Tsehaye Tefera is founder of the Ethiopian Development Community Council, one of nine agencies that work with the State Department to resettle refugees in the United States.
And he says, with the number of refugees expected to go up next year, it’s the perfect time to try something new.
“Most of our resettlement sites are in big cities,” Tefera said. “And if we want to create integration of refugees, having them only in big cities where they would be congregating among themselves, only, is not going to help long-term integration.”
"When you have a smaller town where, you know, everybody knows everybody, I think the chances are that there is a possibility for people to know one another, create a bond, and learn from one another."- Tsehaye Tefera, Ethiopian Community Development Council
Brattleboro and Wausau, Wis. are the only two small towns in the U.S. that the group has chosen to run the new program.

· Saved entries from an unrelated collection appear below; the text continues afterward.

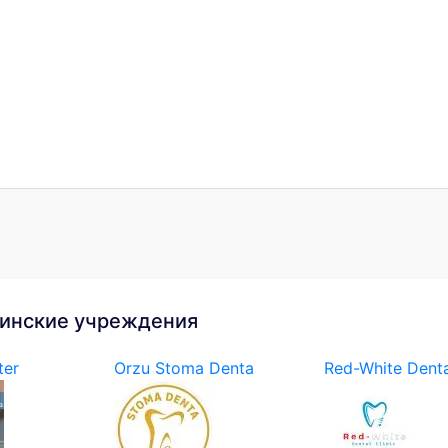
инские учреждения
ter
Orzu Stoma Denta
Red-White Denta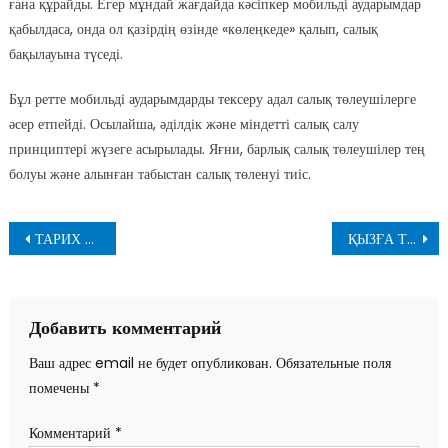
ғана құрайды. Егер мұндай жағдайда кәсіпкер мобильді аударымдар
қабылдаса, онда ол қазірдің өзінде «көлеңкеде» қалып, салық
бақылауына түседі.
Бұл ретте мобильді аударымдарды тексеру адал салық төлеушілерге
әсер етпейді. Осылайша, әділдік және міндетті салық салу
принциптері жүзеге асырылады. Яғни, барлық салық төлеушілер тең
болуы және алынған табыстан салық төленуі тиіс.
Навигация
ТАРИХ ҚИЯНАТТЫ КЕШІРМЕЙДІ
ҚЫЗҒА ТОЙХАНА БОСАҒАСЫ ҚЫМБАТ ПА?
по
записям
Добавить комментарий
Ваш адрес email не будет опубликован.
Обязательные поля
помечены
*
Комментарий
*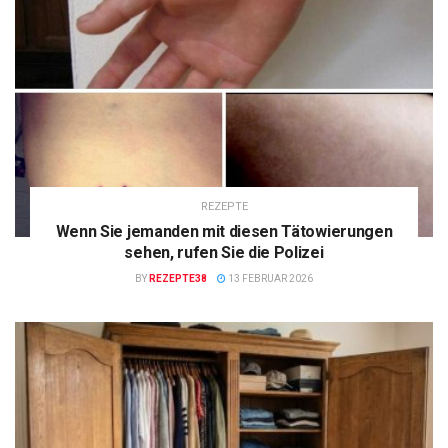
REZEPTE
Wenn Sie jemanden mit diesen Tätowierungen
sehen, rufen Sie die Polizei
BY
REZEPTE38
13 FEBRUAR 2026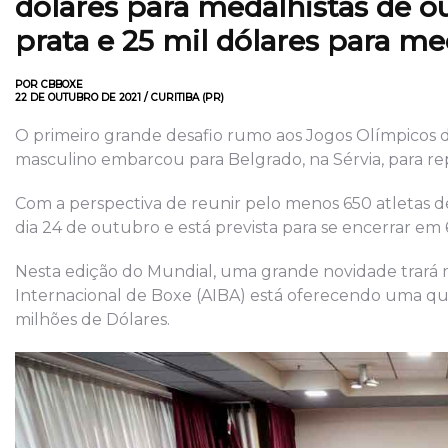
dólares para medalhistas de ou
prata e 25 mil dólares para me
POR CBBOXE
22 DE OUTUBRO DE 2021 / CURITIBA (PR)
O primeiro grande desafio rumo aos Jogos Olímpicos d
masculino embarcou para Belgrado, na Sérvia, para r
Com a perspectiva de reunir pelo menos 650 atletas de
dia 24 de outubro e está prevista para se encerrar em
Nesta edição do Mundial, uma grande novidade trará 
Internacional de Boxe (AIBA) está oferecendo uma quant
milhões de Dólares.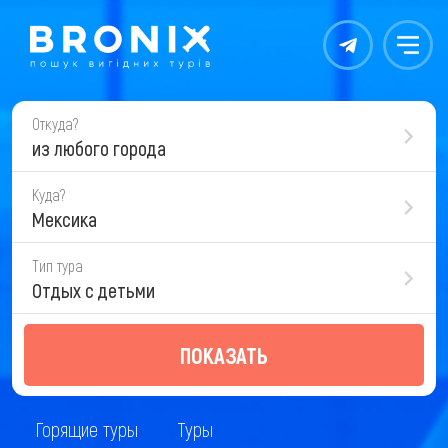
Контакты
Меню
Откуда?
из любого города
Куда?
Мексика
Тип тура
Отдых с детьми
ПОКАЗАТЬ
Горящие туры
Туры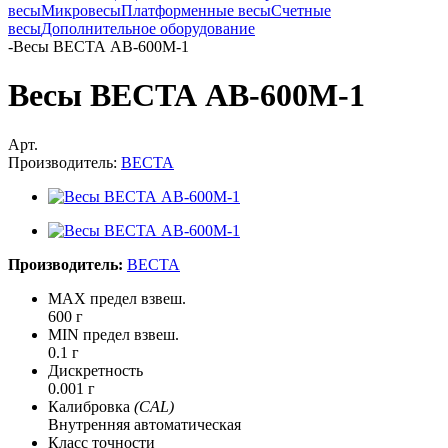
весы
Микровесы
Платформенные весы
Счетные
весы
Дополнительное оборудование
-
Весы ВЕСТА АВ-600М-1
Весы ВЕСТА АВ-600М-1
Арт.
Производитель:
ВЕСТА
Производитель:
ВЕСТА
MAX предел взвеш.
600 г
MIN предел взвеш.
0.1 г
Дискретность
0.001 г
Калибровка
(CAL)
Внутренняя автоматическая
Класс точности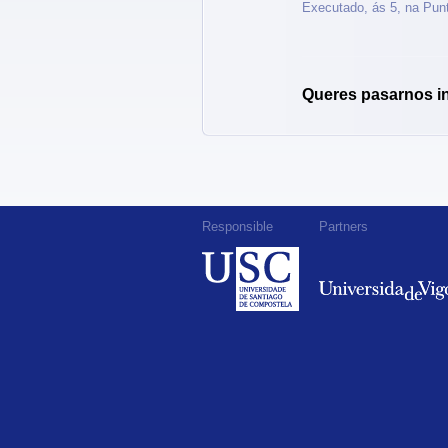
Executado, ás 5, na Punt
Queres pasarnos i
Responsible
Partners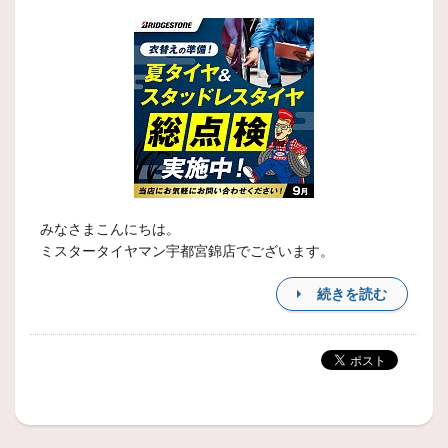
みなさまこんにちは。
ミスタータイヤマン宇都宮錦店でございます。
続きを読む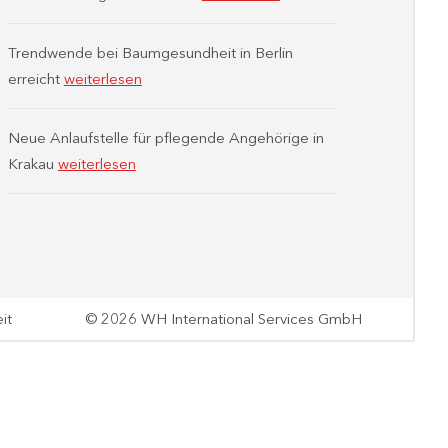
Trendwende bei Baumgesundheit in Berlin
erreicht
weiterlesen
Neue Anlaufstelle für pflegende Angehörige in
Krakau
weiterlesen
it
© 2026 WH International Services GmbH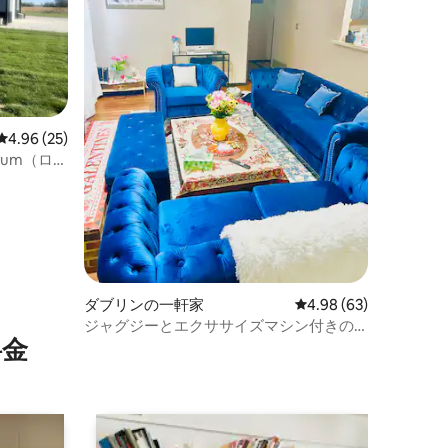
レビュー25件、5つ星中4.96つ星の平均評価
4.96 (25)
nium（ロフ
ダブリンの一軒家
レビュー63件、5つ星
4.98 (63)
ジャグジーとエクササイズマシン付きの
⁠金
素敵なダブリンの家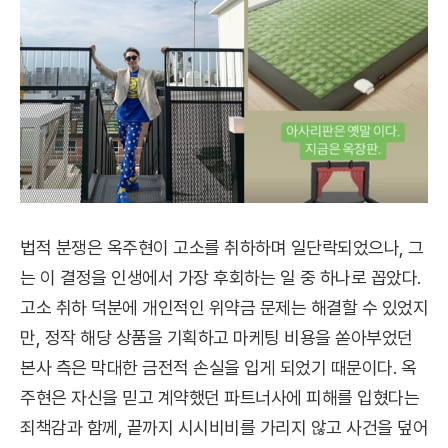
법적 분쟁은 옥주현이 고소를 취하하며 일단락되었으나, 그
는 이 결정을 인생에서 가장 후회하는 일 중 하나로 꼽았다.
고소 취하 덕분에 개인적인 위약금 문제는 해결할 수 있었지
만, 정작 해당 상품을 기획하고 마케팅 비용을 쏟아부었던
본사 측은 막대한 금전적 손실을 입게 되었기 때문이다. 옥
주현은 자신을 믿고 계약했던 파트너사에 피해를 입혔다는
죄책감과 함께, 끝까지 시시비비를 가리지 않고 사건을 덮어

“When you have a smaller town where, you know, everybody knows everybody, I think the chances are that there is a possibility for people to know one another, create a bond, and learn from one another,” he said. “That can happen, really. If it is done carefully, then this will be a good strategy, and we ... hope it will work. I think it will work. This will be really a new initiative for us.”
The plan requires federal approval, and it’s too early at this point to determine where the refugees might come from.

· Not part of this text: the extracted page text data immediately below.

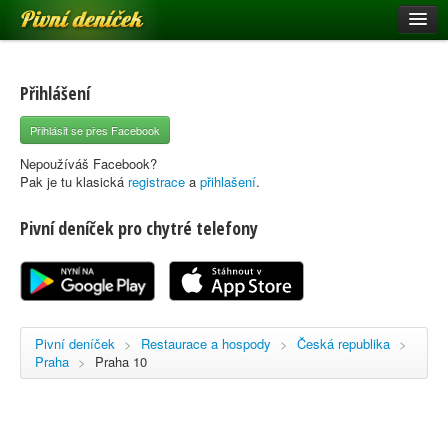
Pivní deníček
Restaurace a hospody
Pivní mapa
Přihlášení
Pivní značky
Přihlásit se přes Facebook
Nápověda
Nepoužíváš Facebook?
Pak je tu klasická
registrace
a
přihlašení
.
Pivní deníček pro chytré telefony
Přihlásit se
Registrace
Pivní deníček
>
Restaurace a hospody
>
Česká republika
>
Praha
>
Praha 10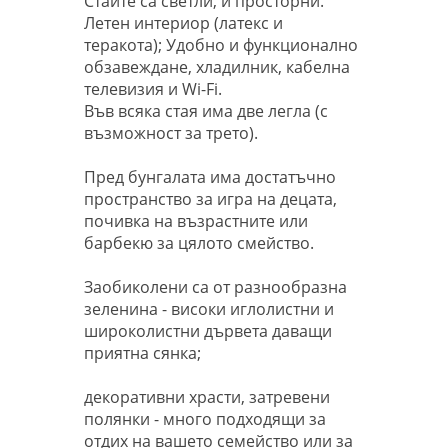
Стаите са светли, и просторни.
Летен интериор (латекс и
теракота); Удобно и функционално
обзавеждане, хладилник, кабелна
телевизия и Wi-Fi.
Във всяка стая има две легла (с
възможност за трето).
Пред бунгалата има достатъчно
пространство за игра на децата,
почивка на възрастните или
барбекю за цялото смейство.
Заобиколени са от разнообразна
зеленина - високи иглолистни и
широколистни дървета даващи
приятна сянка;
декоративни храсти, затревени
полянки - много подходящи за
отдих на вашето семейство или за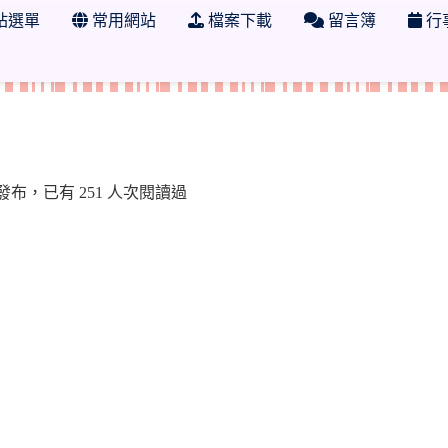
站選單
常用網站
檔案下載
留言簿
行
學年度 苗栗縣縣立通霄國小特教組
7:49 發布，已有 251 人次閱讀過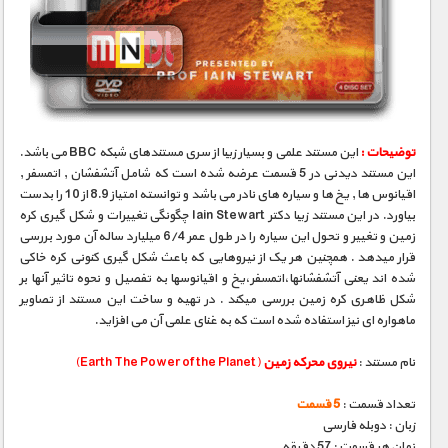
توضیحات :
این مستند علمی و بسیار زیبا از سری مستندهای شبکه BBC می باشد.
این مستند دیدنی در 5 قسمت عرضه شده است که شامل آتشفشان , اتمسفر ,
اقیانوس ها , یخ ها و سیاره های نادر می باشد و توانسته امتیاز 8.9 از 10 را بدست
بیاورد. در این مستند زیبا دکتر Iain Stewart چگونگی تغییرات و شکل گیری کره
زمین و تغییر و تحول این سیاره را در طول عمر 6/4 میلیارد ساله آن مورد بررسی
قرار میدهد . همچنین هر یک از نیروهایی که باعث شکل گیری کنونی کره خاکی
شده اند یعنی آتشفشانها،اتمسفر،یخ و اقیانوسها به تفصیل و نحوه تاثیر آنها بر
شکل ظاهری کره زمین بررسی میکند . در تهیه و ساخت این مستند از تصاویر
ماهواره ای نیز استفاده شده است که به غنای علمی آن می افزاید.
نام مستند :
نیروی محرکه زمین
(Earth The Power of the Planet)
تعداد قسمت :
5 قسمت
زبان : دوبله فارسی
زمان هر قسمت : 57 دقیقه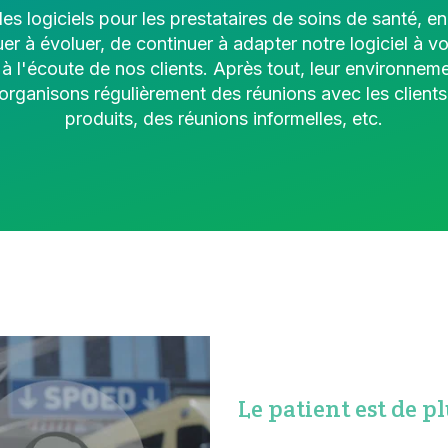
s logiciels pour les prestataires de soins de santé, e
uer à évoluer, de continuer à adapter notre logiciel à v
'écoute de nos clients. Après tout, leur environnemen
ganisons régulièrement des réunions avec les clients, 
produits, des réunions informelles, etc.
Le patient est de p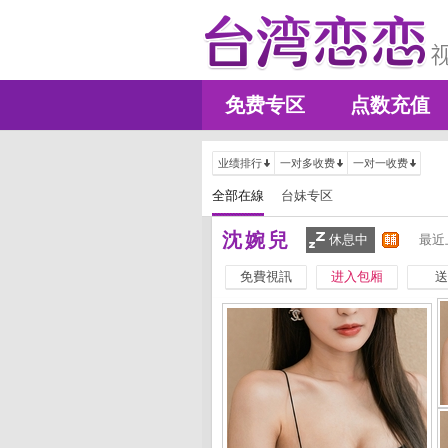
免费专区
点数充值
业绩排行
一对多收费
一对一收费
全部在線
台妹专区
沈婉兒
休息中
最近
免費視訊
进入包厢
送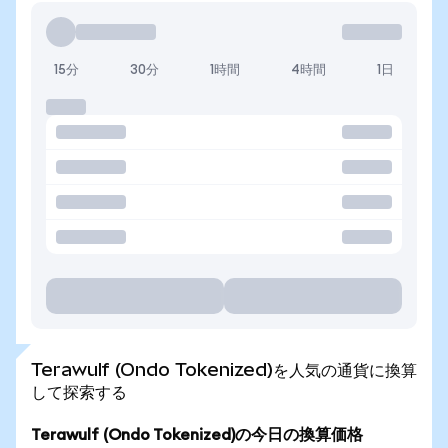
15分
30分
1時間
4時間
1日
Terawulf (Ondo Tokenized)を人気の通貨に換算
して探索する
Terawulf (Ondo Tokenized)の今日の換算価格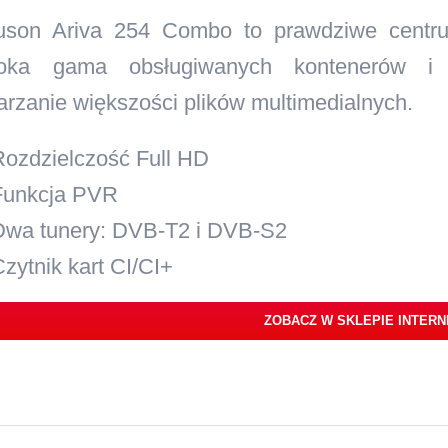
uson Ariva 254 Combo to prawdziwe centru
roka gama obsługiwanych kontenerów i
arzanie większości plików multimedialnych.
Rozdzielczość Full HD
Funkcja PVR
Dwa tunery: DVB-T2 i DVB-S2
zytnik kart CI/CI+
ZOBACZ W SKLEPIE INTER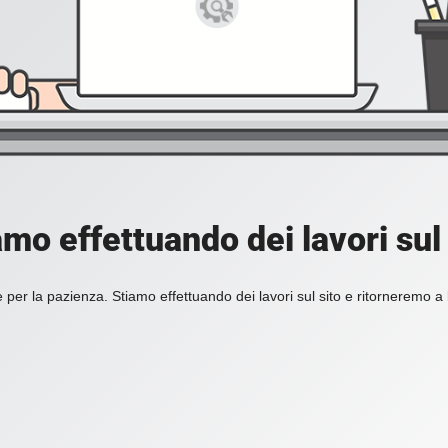
amo effettuando dei lavori sul 
 per la pazienza. Stiamo effettuando dei lavori sul sito e ritorneremo a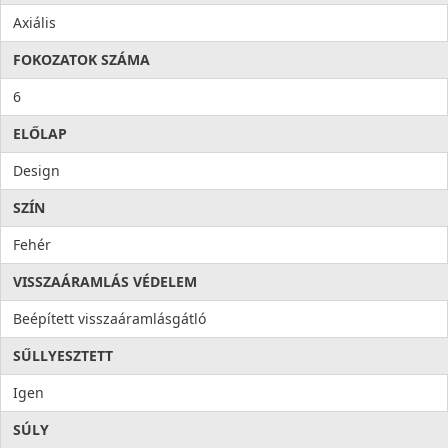
Axiális
FOKOZATOK SZÁMA
6
ELŐLAP
Design
SZÍN
Fehér
VISSZAÁRAMLÁS VÉDELEM
Beépített visszaáramlásgátló
SŰLLYESZTETT
Igen
SÚLY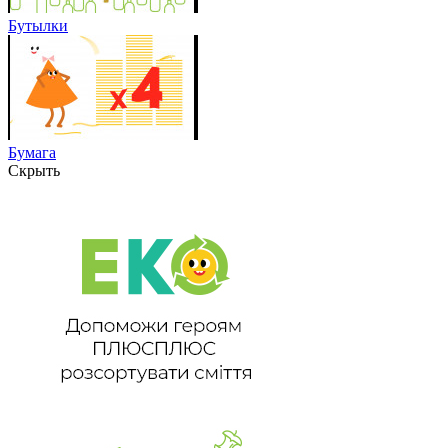
Бутылки
Бумага
Скрыть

But if he gets the go-ahead, he says the group could open its office in Brattleboro later this year.
Because the program relies on host families to support the New Americans, Tefera says he needs buy-in from the community, before the first refugee arrives.

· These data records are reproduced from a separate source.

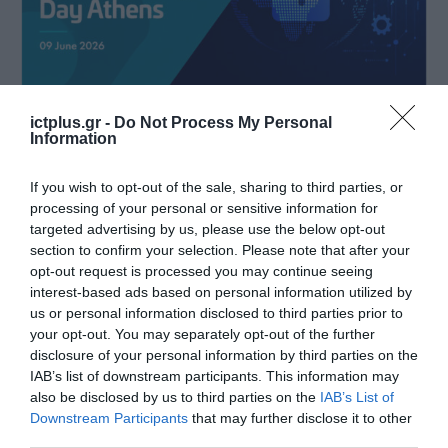
ΕΚΔΗΛΩΣΕΙΣ
ictplus.gr -
Do Not Process My Personal
Η CLICO Greece ενισχύει τη
Information
στρατηγική της παρουσία ως
If you wish to opt-out of the sale, sharing to third parties, or
Sponsor στο Thales Cybersecurity
processing of your personal or sensitive information for
Day Athens
targeted advertising by us, please use the below opt-out
27.05.2026
section to confirm your selection. Please note that after your
opt-out request is processed you may continue seeing
interest-based ads based on personal information utilized by
us or personal information disclosed to third parties prior to
your opt-out. You may separately opt-out of the further
disclosure of your personal information by third parties on the
IAB’s list of downstream participants. This information may
also be disclosed by us to third parties on the
IAB’s List of
Downstream Participants
that may further disclose it to other
third parties.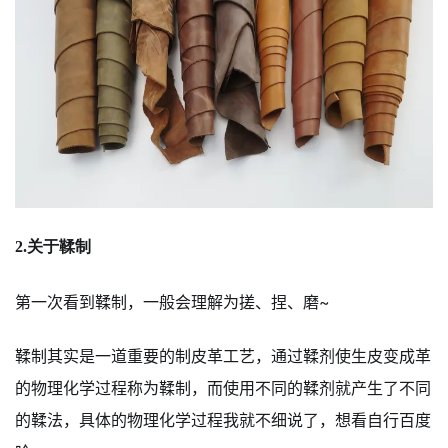
2.关于鞣制
第一次看到鞣制，一般会理解为搓、捏、磨~
鞣制其实是一道重要的制皮革工艺，通过鞣剂使生皮变成革
的物理化学过程称为鞣制，而使用不同的鞣剂就产生了不同
的鞣法，具体的物理化学过程我就不细说了，想看自行百度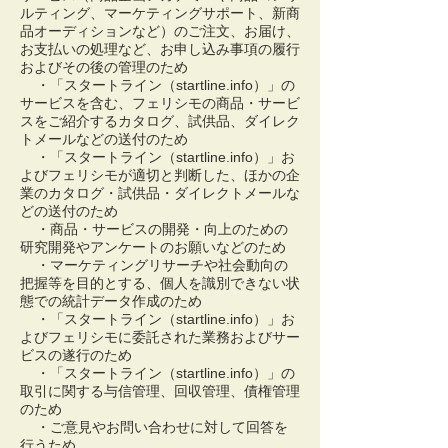
ルティング、マーケティングサポート、新商
品オーディションなど）のご注文、お届け、
お支払いの処理など、お申し込み事項の履行
およびその後の管理のため
・「スタートライン（startline.info）」の
サービスを含む、フェリシモの商品・サービ
スをご紹介するカタログ、試供品、ダイレク
トメールなどの送付のため
・「スタートライン（startline.info）」お
よびフェリシモが適切と判断した、ほかの企
業のカタログ・試供品・ダイレクトメールな
どの送付のため
・商品・サービスの開発・向上のための
研究開発やアンケートのお願いなどのため
・マーケティングリサーチや社会動向の
把握等を目的とする、個人を識別できない状
態での統計データ作成のため
・「スタートライン（startline.info）」お
よびフェリシモに委託された業務およびサー
ビスの遂行のため
・「スタートライン（startline.info）」の
取引に関する与信管理、回収管理、債権管理
のため
・ご意見やお問い合わせに対して回答を
行うため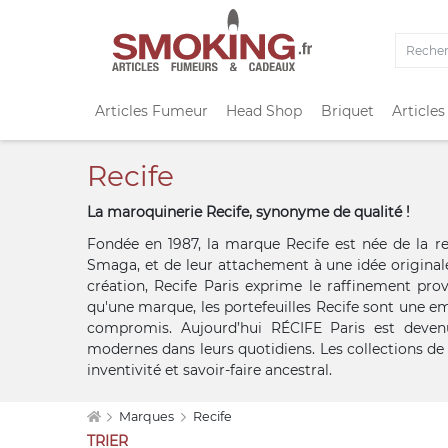
Articles Fumeur
Head Shop
Briquet
Articles
Recife
La maroquinerie Recife, synonyme de qualité !
Fondée en 1987, la marque Recife est née de la r
Smaga, et de leur attachement à une idée originale
création, Recife Paris exprime le raffinement prov
qu'une marque, les portefeuilles Recife sont une emp
compromis. Aujourd’hui RÉCIFE Paris est de
modernes dans leurs quotidiens. Les collections de 
inventivité et savoir-faire ancestral.
Marques
Recife
TRIER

And so far Tefera says Brattleboro appears ready to support the work. He has also already opened discussions with housing, transportation, economic development and education groups in Vermont.
The Brattleboro Development Credit Corporation, an economic development group, has been leading the effort to bring the refugees to Windham County.
BDCC executive director Adam Grinold says his group held a conference call with about 50 people recently, to discuss the plan.
“A big part of this is really being transparent, to get all of the different groups, the interested humanitarian nonprofits, to come to the table to be part of that team,” Grinold said.
"I get excited about Brattleboro being a community that welcomes people in distress, that need safety. And so, I think we have to solve this problem, to make room for being good citizens of the world. But I don't think it'll be easy." - Elizabeth Bridgewater, Windham and Windsor Housing Trust
But refugee resettlement efforts in Vermont have not been without controversy.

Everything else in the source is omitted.